UPPER House veteran and former NSW roads minister Duncan Gay has announced his retirement after nearly three decades in parliament.
His last sitting day in Macquarie Street will be June 22.
Mr Gay, 67, notified his Nationals colleagues at Thursday’s central council meeting at Broken Hill, ahead of the party’s annual state conference in the Far West on Friday and Saturday.
He has been a member of the NSW Nationals Party since 1974 and was elected as a Member of the Legislative Council in March 1988.
When he was elected, Tourism Minister Adam Marshall was three years old, while MLC Sarah Mitchell, Minister for Aboriginal Affairs and Early Childhood Education, was five.
Mr Gay served as roads minister from 2011 to until he lost the portfolio in January’s cabinet reshuffle.
“As a young grazier from Crookwell, I would have never dreamed of being one of the state’s longest serving ministers for roads”, Mr Gay said.
“I could not be prouder of what we achieved in my portfolio over six years”.
NSW Nationals Party Chairman, Bede Burke paid tribute to Mr Gay saying that “Right across NSW, drivers only have to look out their car window to see all of the roads under construction – from Mulgoa to Molong to Moree.”
Born and raised in Crookwell, near Goulburn and educated at Crookwell District Rural School, Mr Gay completed his secondary schooling at Newington College in Sydney and later went on to study accountancy and wool classing.
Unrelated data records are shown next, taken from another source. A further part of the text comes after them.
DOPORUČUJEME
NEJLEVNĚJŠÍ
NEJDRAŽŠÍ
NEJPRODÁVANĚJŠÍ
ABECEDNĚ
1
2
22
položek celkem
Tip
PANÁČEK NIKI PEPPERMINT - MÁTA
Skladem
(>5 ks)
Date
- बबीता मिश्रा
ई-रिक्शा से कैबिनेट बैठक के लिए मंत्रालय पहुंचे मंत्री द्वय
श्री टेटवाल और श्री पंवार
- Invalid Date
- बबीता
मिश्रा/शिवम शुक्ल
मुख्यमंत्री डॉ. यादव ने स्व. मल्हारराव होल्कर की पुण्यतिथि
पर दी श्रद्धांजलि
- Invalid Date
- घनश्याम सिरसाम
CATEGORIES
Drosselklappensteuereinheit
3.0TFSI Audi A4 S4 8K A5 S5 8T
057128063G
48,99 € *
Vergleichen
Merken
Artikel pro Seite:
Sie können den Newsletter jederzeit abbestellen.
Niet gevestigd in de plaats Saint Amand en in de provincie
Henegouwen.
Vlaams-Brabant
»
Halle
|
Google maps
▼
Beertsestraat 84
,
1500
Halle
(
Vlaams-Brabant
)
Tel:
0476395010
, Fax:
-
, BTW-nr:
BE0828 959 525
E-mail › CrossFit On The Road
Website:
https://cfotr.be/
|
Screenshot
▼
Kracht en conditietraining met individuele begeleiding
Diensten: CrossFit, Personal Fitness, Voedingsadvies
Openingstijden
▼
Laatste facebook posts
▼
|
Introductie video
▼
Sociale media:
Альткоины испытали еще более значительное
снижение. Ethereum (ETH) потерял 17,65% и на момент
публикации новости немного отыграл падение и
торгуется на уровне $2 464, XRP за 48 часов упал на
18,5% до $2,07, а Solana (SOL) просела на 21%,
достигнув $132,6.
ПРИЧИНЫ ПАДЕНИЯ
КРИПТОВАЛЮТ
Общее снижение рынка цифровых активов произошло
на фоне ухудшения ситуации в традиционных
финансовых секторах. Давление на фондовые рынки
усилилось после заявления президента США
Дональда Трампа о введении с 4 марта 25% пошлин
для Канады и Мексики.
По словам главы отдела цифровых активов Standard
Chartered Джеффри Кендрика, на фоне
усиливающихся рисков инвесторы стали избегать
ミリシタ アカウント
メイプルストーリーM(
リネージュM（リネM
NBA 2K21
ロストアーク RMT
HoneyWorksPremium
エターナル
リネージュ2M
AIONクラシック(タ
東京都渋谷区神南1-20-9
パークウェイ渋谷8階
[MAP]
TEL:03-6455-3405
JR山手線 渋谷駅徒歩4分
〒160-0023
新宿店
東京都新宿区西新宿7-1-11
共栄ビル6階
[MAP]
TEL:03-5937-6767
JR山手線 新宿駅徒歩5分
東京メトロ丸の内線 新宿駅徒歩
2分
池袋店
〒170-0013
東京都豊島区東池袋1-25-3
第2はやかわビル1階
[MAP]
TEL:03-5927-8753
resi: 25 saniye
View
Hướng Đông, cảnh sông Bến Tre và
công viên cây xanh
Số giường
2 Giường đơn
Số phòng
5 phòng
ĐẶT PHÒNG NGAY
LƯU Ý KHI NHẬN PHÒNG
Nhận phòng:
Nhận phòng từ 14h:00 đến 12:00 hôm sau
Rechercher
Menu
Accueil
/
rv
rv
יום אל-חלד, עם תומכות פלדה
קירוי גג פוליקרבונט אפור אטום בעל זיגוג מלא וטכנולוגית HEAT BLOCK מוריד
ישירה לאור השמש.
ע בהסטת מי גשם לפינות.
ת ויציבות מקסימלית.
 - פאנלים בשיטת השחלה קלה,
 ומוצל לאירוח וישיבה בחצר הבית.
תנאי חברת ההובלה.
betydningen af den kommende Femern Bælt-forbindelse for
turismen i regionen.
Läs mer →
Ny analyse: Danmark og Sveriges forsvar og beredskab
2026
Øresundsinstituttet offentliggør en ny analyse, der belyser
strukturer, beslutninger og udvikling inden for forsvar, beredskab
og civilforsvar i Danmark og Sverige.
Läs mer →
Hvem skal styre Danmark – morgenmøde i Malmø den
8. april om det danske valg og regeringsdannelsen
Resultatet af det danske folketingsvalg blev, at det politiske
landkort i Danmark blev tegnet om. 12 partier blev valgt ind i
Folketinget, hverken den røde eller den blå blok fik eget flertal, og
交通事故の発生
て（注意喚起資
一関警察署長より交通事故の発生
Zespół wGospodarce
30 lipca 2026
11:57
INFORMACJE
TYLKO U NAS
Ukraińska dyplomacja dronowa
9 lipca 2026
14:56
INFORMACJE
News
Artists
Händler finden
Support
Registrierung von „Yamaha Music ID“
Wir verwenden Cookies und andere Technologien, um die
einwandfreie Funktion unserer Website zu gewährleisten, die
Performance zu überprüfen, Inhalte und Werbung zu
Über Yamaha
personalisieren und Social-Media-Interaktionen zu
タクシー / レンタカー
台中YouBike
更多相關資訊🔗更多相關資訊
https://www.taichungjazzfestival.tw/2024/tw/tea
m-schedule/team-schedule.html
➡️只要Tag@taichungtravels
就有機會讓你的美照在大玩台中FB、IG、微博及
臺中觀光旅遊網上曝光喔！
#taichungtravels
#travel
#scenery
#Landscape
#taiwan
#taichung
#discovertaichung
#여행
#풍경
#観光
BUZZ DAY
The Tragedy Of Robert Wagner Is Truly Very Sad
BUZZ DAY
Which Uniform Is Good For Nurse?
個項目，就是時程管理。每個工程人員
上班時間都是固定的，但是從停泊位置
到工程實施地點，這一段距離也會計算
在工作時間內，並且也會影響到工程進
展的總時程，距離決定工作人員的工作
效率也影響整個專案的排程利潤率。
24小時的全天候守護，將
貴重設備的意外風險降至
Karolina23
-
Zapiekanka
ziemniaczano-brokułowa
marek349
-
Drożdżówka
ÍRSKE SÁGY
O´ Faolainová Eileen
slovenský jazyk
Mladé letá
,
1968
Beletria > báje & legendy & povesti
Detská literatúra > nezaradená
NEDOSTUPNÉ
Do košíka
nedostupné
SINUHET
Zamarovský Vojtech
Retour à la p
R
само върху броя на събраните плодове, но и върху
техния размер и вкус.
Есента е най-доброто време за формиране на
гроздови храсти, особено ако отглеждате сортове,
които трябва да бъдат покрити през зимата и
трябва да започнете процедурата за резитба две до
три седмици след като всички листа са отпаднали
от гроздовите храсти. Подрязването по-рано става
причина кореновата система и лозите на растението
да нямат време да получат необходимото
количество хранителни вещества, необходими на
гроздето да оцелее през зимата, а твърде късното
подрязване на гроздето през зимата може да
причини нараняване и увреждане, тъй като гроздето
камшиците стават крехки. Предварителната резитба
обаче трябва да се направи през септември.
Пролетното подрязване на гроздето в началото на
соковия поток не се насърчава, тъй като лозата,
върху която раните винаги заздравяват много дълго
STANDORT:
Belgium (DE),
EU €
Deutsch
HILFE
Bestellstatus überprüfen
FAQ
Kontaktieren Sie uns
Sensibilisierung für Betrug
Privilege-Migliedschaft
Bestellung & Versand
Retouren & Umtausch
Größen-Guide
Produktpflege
He is married to Katie and they have two children, Anna and James.
He served in the Army Reserve 12 Company Royal Australian Army Service Corp (Transport) at Marrickville and the 19th Royal NSW Regiment (Infantry) at Holsworthy.
Prior to his life as a politician, Duncan was the owner of a small trucking company and the manager of his family’s grazing property at Crookwell, where his home base remains today.
In 2011 Mr Gay was made a life member of the party.
Both Premier Gladys Berejiklian and Deputy Premier John Barilaro thanked Mr Gay for his service.
“Under his guidance, more money has been invested in rural and regional roads in NSW than in any other state in the country,” Mr Barilaro said.
“Programs like Bridges for the Bush, Fixing Country Roads and Fixing Country Rail mean that every person driving in regional NSW will benefit from Duncan’s leadership and legacy.
NSW Nationals Deputy Leader Niall Blair said Mr Gay will be missed by all sides of the chamber.
“History will record Duncan as one of the giants of the Legislative Council,” Mr Blair said.